Director Skip Armstrong on The Warrior, fourth film in Of Souls + Water series
Chris Peterson surfs the Lochsa River in "The Warrior" from director Skip Armstrong
Courtesy Forge Motion Pictures
This morning Forge Motion Pictures, NRS Films, and New Belgium Brewing released The Warrior, the fourth of five short films in Carbondale-based director Skip Armstrong's series Of Souls + Water profiling a series of athletes and adventurers whose lives revolve around water in different ways. We've been following the series closely over the last four months, and caught up with Armstrong for more on surfer Chris Peterson, featured in The Warrior, and what's next as the series concludes in late August.
Westword: What do the Of Souls + Water represent to you collectively, now that you're four films into your series?
Skip Armstrong: Every film is pretty different and each character has their own story, but the thing that unites them is water. I just love how it is in all of our lives and affects us differently, and I'm proud of the series and how it has demonstrated that. Water shapes every single thing that we touch or interact with every day, in one way or another, and each of the characters in these films has been uniquely able to express how it has shaped their lives.
What drew you to surfer Chris Peterson and his story?
I first met Chris about a year ago at a dinner party in Idaho and we started chatting and I found out he'd once been a surfer trying to make it on the pro circuit after growing up surfing the North Shore on Oahu. I was like, "Wait, you're from Hawaii? What are you doing in Idaho?" He just rolled his eyes and was like, "It's a crazy story." I was all ears, and got this whole story about his decision to leave it all behind to come out and take care of his grandmother, who had been a pivotal figure in his life. He's an incredible surfer and just found a way to make that work in his new life in Idaho.
Were there any challenges this film presented that were different from the previous films in the series?
The only major challenge was timing it to get the water levels right for that particular wave, the Pipeline wave on the Lochsa River in Idaho, near Missoula, Montana. That thing's only good for a week or two each year and it's very unpredictable, so we had to do a lot of juggling of schedules.
What has the response been like to these films as they've been rolling out? You've said before that you set out to create something different than all the adventure porn out there.

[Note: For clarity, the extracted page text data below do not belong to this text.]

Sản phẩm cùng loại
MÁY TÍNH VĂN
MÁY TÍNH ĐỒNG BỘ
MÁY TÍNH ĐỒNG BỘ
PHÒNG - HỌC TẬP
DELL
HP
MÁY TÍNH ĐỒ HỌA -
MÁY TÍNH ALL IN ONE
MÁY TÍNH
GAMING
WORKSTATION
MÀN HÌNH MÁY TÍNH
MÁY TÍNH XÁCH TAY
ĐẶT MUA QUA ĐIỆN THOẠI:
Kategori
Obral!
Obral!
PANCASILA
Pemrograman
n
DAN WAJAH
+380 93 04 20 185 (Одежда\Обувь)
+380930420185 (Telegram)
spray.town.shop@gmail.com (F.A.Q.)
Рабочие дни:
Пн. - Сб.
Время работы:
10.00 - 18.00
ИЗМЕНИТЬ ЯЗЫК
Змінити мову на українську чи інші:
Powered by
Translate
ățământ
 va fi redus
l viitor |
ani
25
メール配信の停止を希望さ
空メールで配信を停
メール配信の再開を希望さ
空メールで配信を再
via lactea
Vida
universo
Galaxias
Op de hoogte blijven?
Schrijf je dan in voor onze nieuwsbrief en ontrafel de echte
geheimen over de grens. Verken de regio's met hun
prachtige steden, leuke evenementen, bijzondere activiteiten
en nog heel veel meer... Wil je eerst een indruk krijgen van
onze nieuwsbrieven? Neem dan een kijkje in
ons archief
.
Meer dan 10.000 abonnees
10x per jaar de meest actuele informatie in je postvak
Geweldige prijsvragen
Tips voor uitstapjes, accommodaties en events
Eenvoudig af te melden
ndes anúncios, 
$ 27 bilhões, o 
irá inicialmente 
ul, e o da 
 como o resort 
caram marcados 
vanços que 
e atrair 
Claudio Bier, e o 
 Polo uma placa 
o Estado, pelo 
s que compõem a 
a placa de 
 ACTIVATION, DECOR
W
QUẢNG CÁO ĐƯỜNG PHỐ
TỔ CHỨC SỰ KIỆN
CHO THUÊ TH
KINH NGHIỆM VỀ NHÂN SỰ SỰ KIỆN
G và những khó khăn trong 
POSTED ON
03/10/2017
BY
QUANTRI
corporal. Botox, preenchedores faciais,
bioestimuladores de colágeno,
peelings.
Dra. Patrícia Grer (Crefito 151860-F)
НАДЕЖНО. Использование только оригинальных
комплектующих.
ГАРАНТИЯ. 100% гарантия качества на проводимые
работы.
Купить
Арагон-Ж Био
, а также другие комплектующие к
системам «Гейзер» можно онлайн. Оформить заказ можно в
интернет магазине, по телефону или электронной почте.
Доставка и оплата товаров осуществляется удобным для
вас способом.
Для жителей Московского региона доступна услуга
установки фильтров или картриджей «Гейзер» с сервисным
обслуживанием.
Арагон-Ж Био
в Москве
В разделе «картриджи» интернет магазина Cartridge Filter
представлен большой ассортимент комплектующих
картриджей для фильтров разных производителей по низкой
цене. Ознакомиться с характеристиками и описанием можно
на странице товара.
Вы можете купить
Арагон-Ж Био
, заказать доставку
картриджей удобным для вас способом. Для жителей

In the interactions I have with people one-on-one, everybody I talk to will mention a specific detail from one of the films and how they related to it or connected to it. And they tend to be those little things that I would obsess over for days in the filming and editing process, you know, trying to get that water droplet to fall just right. It's been rewarding to have a pretty wide audience paying attention to those same small details.
What can you tell us about the final film in your series?
We're calling it The Elder and it's due out in late August. It's about this guy Rob Elliott, whose grandfather was the very first commercial outfitter on the Grand Canyon. Rob is getting close to 70 now himself, but spent his life on the river and is still guiding on the Grand Canyon. For the film he's going to write and narrate what he calls an "ethical will" to his children. The whole premise of the film is this idea of passing information and knowledge on from generation to generation. It will be shot in the Grand Canyon but the focus won't be on rafting so much as the place itself and the "infinity and beyond" vibe that you get in the midst of this incredible oasis that stands in contrast to all that dry red sand and stone that surrounds it. That's going to be the conclusion of the series, for now, and it's a fitting end because it's really about communication and the responsibility to pass collected wisdom about our world on to the next generation.